» Work instruction:
Transcribe the data as written, minus images.

» Information shown:
☆ ☆ ☆ ☆ ☆

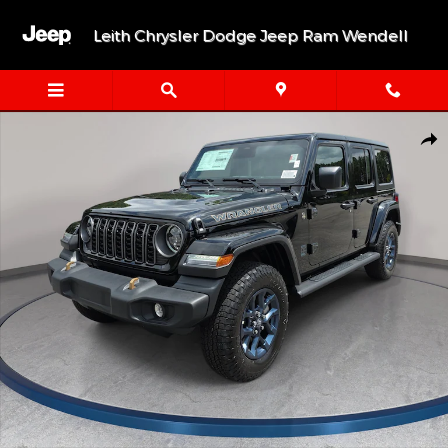
Skip to main content
Leith Chrysler Dodge Jeep Ram Wendell
New 2026 Jeep Wrangler 4-DOOR 85TH ANNIVERSARY EDITION Sp
Shar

☆ ☆ ☆ ☆ ☆

» Output below:
Skip to main content
Leith Chrysler Dodge Jeep Ram Wendell
New 2026 Jeep Wrangler 4-DOOR 85TH ANNIVERSARY EDITION Sp
Shar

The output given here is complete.